A Corte destacou que a detenção de um indivíduo é ação tão grave que só se justifica quando outras medidas menos intrusivas forem consideradas e se revelarem insuficientes ou inadequadas para protegê-lo. “O requerente tinha plena consciência de toda a situação. Penso que a 'condição' de uma pessoa, salvo em ocasiões excepcionais comprovadas, não deve ser motivo para a privação de liberdade. No entanto, em determinados casos, existe uma tendência em naturalizar a opressão e o abuso”, explica Cláudia Grabois.
Deste modo, a Corte Europeia indicou que a internação não foi realizada com fundamento numa decisão judicial ou submetida a controle posterior, como seria o procedimento padrão em casos de internação involuntária. Segundo o relatório, o controle judicial da hospitalização forçada de pessoas mentalmente incapazes é “uma garantia relevante contra arbitrariedade”.
Internação Compulsória no Brasil
Ainda conforme Cláudia Grabois, a questão da internação compulsória no Brasil deve ser amplamente discutida. Para ela, devemos considerar tratados internacionais e a legislação vigente como ponto de partida para a construção de novas alternativas.

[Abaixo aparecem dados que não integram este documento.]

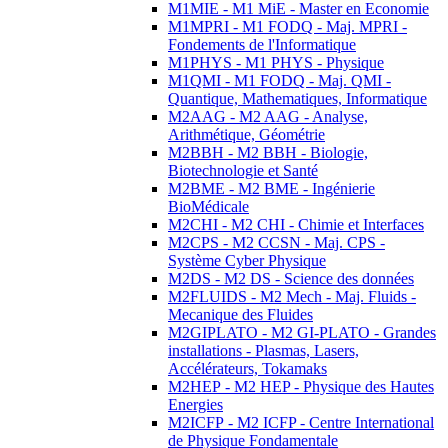
M1MIE - M1 MiE - Master en Economie
M1MPRI - M1 FODQ - Maj. MPRI -
Fondements de l'Informatique
M1PHYS - M1 PHYS - Physique
M1QMI - M1 FODQ - Maj. QMI -
Quantique, Mathematiques, Informatique
M2AAG - M2 AAG - Analyse,
Arithmétique, Géométrie
M2BBH - M2 BBH - Biologie,
Biotechnologie et Santé
M2BME - M2 BME - Ingénierie
BioMédicale
M2CHI - M2 CHI - Chimie et Interfaces
M2CPS - M2 CCSN - Maj. CPS -
Système Cyber Physique
M2DS - M2 DS - Science des données
M2FLUIDS - M2 Mech - Maj. Fluids -
Mecanique des Fluides
M2GIPLATO - M2 GI-PLATO - Grandes
installations - Plasmas, Lasers,
Accélérateurs, Tokamaks
M2HEP - M2 HEP - Physique des Hautes
Energies
M2ICFP - M2 ICFP - Centre International
de Physique Fondamentale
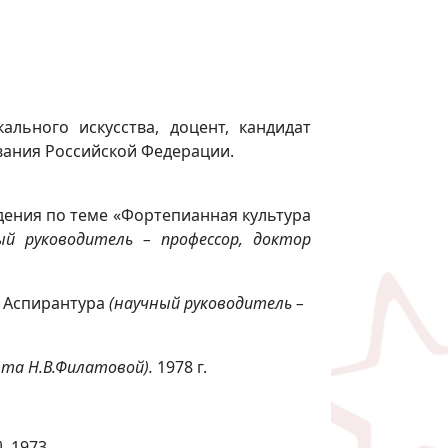
ального искусства, доцент, кандидат
вания Российской Федерации.
дения по теме «Фортепианная культура
ый руководитель – профессор, доктор
. Аспирантура
(научный руководитель –
нта Н.В.Филатовой).
1978 г.
).
1973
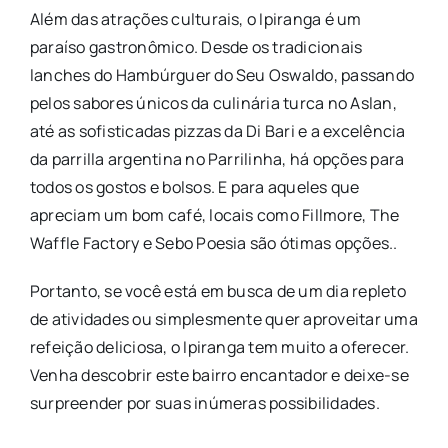
Além das atrações culturais, o Ipiranga é um
paraíso gastronômico. Desde os tradicionais
lanches do Hambúrguer do Seu Oswaldo, passando
pelos sabores únicos da culinária turca no Aslan,
até as sofisticadas pizzas da Di Bari e a excelência
da parrilla argentina no Parrilinha, há opções para
todos os gostos e bolsos. E para aqueles que
apreciam um bom café, locais como Fillmore, The
Waffle Factory e Sebo Poesia são ótimas opções..
Portanto, se você está em busca de um dia repleto
de atividades ou simplesmente quer aproveitar uma
refeição deliciosa, o Ipiranga tem muito a oferecer.
Venha descobrir este bairro encantador e deixe-se
surpreender por suas inúmeras possibilidades.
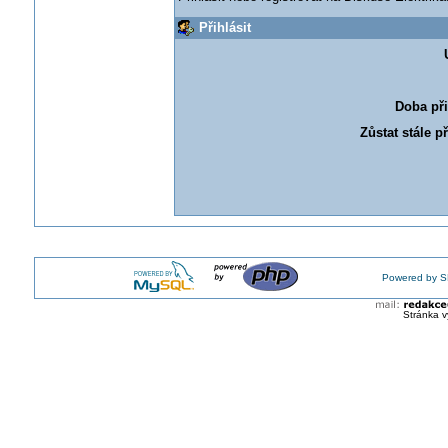
Přihlásit
Doba při
Zůstat stále p
Powered by S
Stránka v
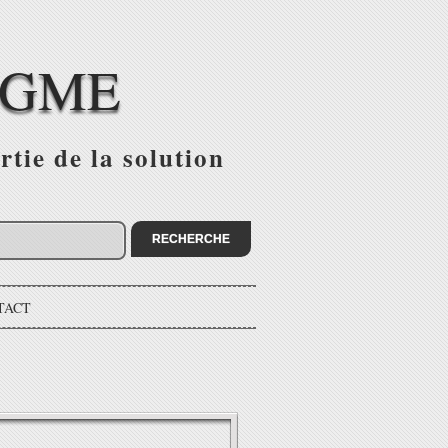
IGME
tie de la solution
TACT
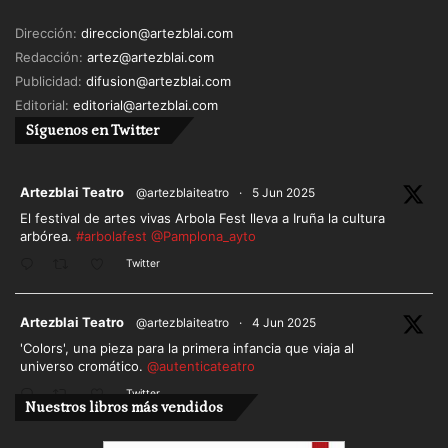
Dirección:
direccion@artezblai.com
Redacción:
artez@artezblai.com
Publicidad:
difusion@artezblai.com
Editorial:
editorial@artezblai.com
Síguenos en Twitter
ar
Artezblai Teatro
@artezblaiteatro
·
5 Jun 2025
El festival de artes vivas Arbola Fest lleva a Iruña la cultura
arbórea.
#arbolafest
@Pamplona_ayto
Twitter
ar
Artezblai Teatro
@artezblaiteatro
·
4 Jun 2025
'Colors', una pieza para la primera infancia que viaja al
universo cromático.
@autenticateatro
Twitter
Nuestros libros más vendidos
Cargar más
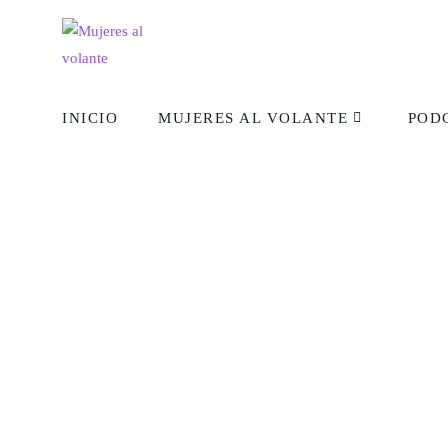
INICIO
MUJERES AL VOLANTE
POD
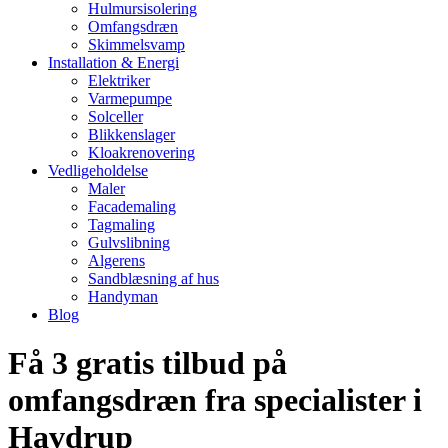
Hulmursisolering
Omfangsdræn
Skimmelsvamp
Installation & Energi
Elektriker
Varmepumpe
Solceller
Blikkenslager
Kloakrenovering
Vedligeholdelse
Maler
Facademaling
Tagmaling
Gulvslibning
Algerens
Sandblæsning af hus
Handyman
Blog
Få 3 gratis tilbud på
omfangsdræn fra specialister i
Havdrup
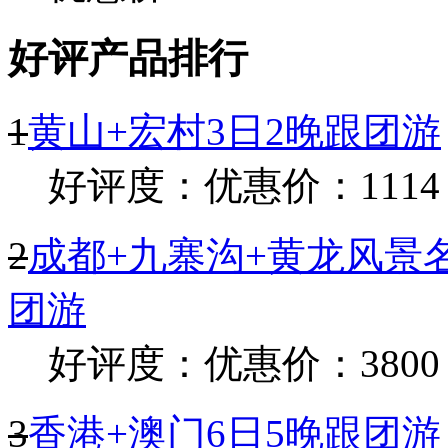
好评产品排行
1
黄山+宏村3日2晚跟团游
好评度：
优惠价：1114
2
成都+九寨沟+黄龙风景名
团游
好评度：
优惠价：3800
3
香港+澳门6日5晚跟团游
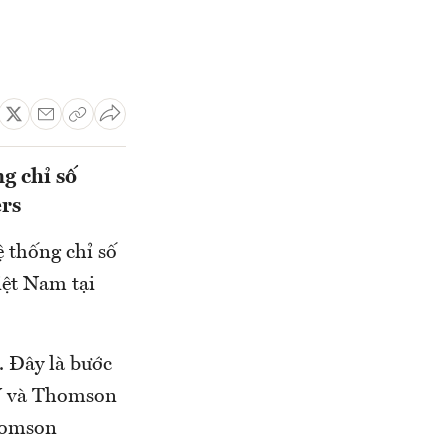
g chỉ số
ers
 thống chỉ số
iệt Nam tại
. Đây là bước
BV và Thomson
Thomson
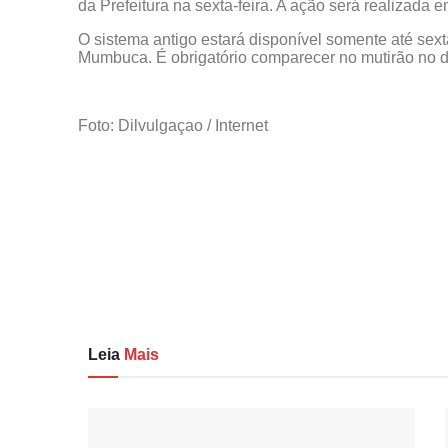
da Prefeitura na sexta-feira. A ação será realizada
O sistema antigo estará disponível somente até sext
Mumbuca. É obrigatório comparecer no mutirão no d
Foto: Dilvulgaçao / Internet
Leia
Mais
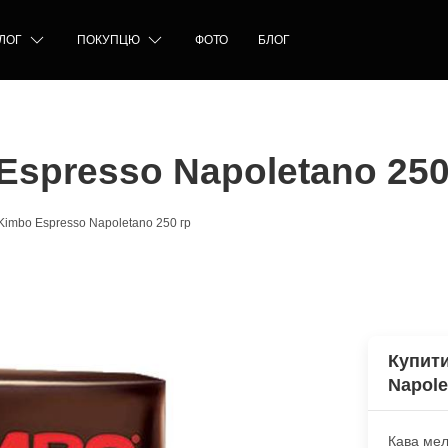
ЛОГ
ПОКУПЦЮ
ФОТО
БЛОГ
Espresso Napoletano 250
Kimbo Espresso Napoletano 250 гр
Купити
Napole
Кава мел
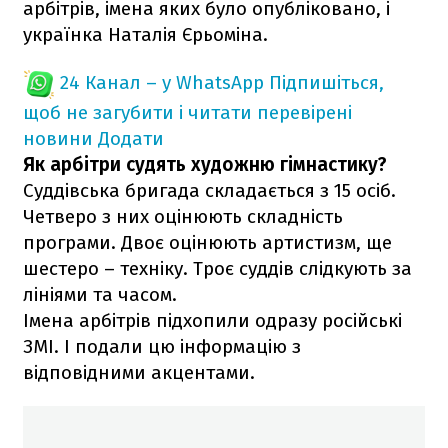
арбітрів, імена яких було опубліковано, і
українка Наталія Єрьоміна.
24 Канал – у WhatsApp
Підпишіться,
щоб не загубити і читати перевірені
новини
Додати
Як арбітри судять художню гімнастику?
Суддівська бригада складається з 15 осіб.
Четверо з них оцінюють складність
програми. Двоє оцінюють артистизм, ще
шестеро – техніку. Троє суддів слідкують за
лініями та часом.
Імена арбітрів підхопили одразу російські
ЗМІ. І подали цю інформацію з
відповідними акцентами.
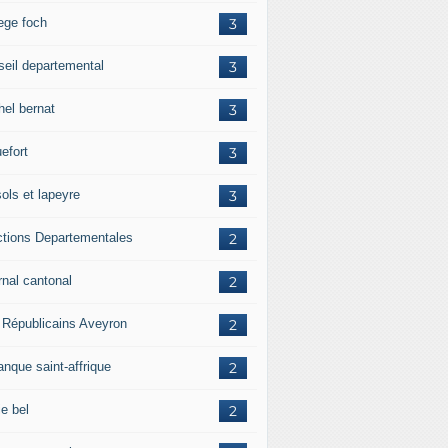
lege foch
3
seil departemental
3
hel bernat
3
efort
3
ols et lapeyre
3
ctions Departementales
2
rnal cantonal
2
 Républicains Aveyron
2
anque saint-affrique
2
ie bel
2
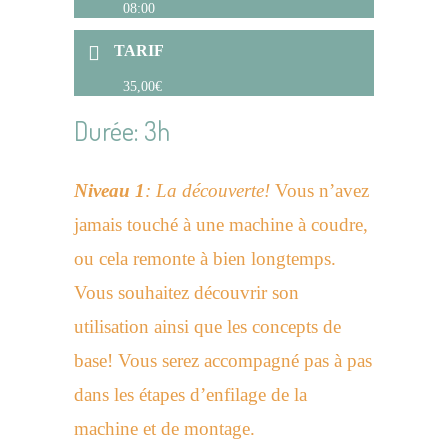
08:00
TARIF
35,00€
Durée: 3h
Niveau 1
: La découverte!
Vous n’avez
jamais touché à une machine à coudre,
ou cela remonte à bien longtemps.
Vous souhaitez découvrir son
utilisation ainsi que les concepts de
base! Vous serez accompagné pas à pas
dans les étapes d’enfilage de la
machine et de montage.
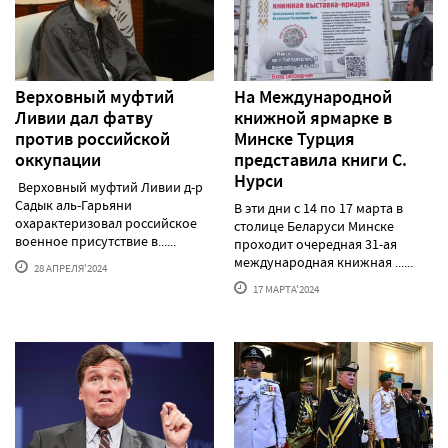
Верховный муфтий
На Международной
Ливии дал фатву
книжной ярмарке в
против российской
Минске Турция
оккупации
представила книги С.
Нурси
Верховный муфтий Ливии д-р
Садык аль-Гарьяни
В эти дни с 14 по 17 марта в
охарактеризовал российское
столице Беларуси Минске
военное присутствие в......
проходит очередная 31-ая
международная книжная ......
28 АПРЕЛЯ'2024
17 МАРТА'2024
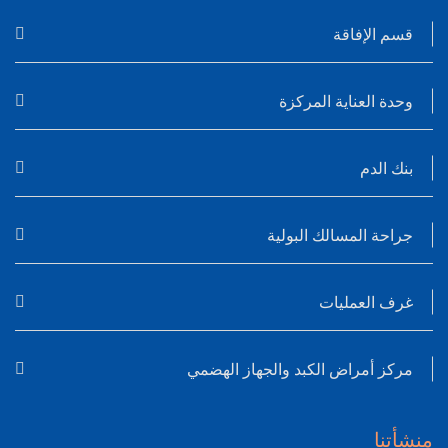
قسم الإفاقة
وحدة العناية المركزة
بنك الدم
جراحة المسالك البولية
غرف العمليات
مركز أمراض الكبد والجهاز الهضمي
منشأتنا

“No Brasil, a internação psiquiátrica está prevista na Lei nº 10.216. A internação involuntária de pessoas com doença ou deficiência mental é tolerada e, muitas vezes, sequer explicada à pessoa que será internada, no caso, em instituições da assistência social ou mesmo em entidades sem fins lucrativos. O marco da CDPD (Convenção sobre os direitos das pessoas com deficiência) e a EPD/LBI (Estatuto da Pessoa com Deficiência/Lei Brasileira de Inclusão) devem nortear as internações de pessoas com deficiência mental, no meu entendimento, e, para isso, precisamos abraçar o desafio e mudar a cultura”, conclui.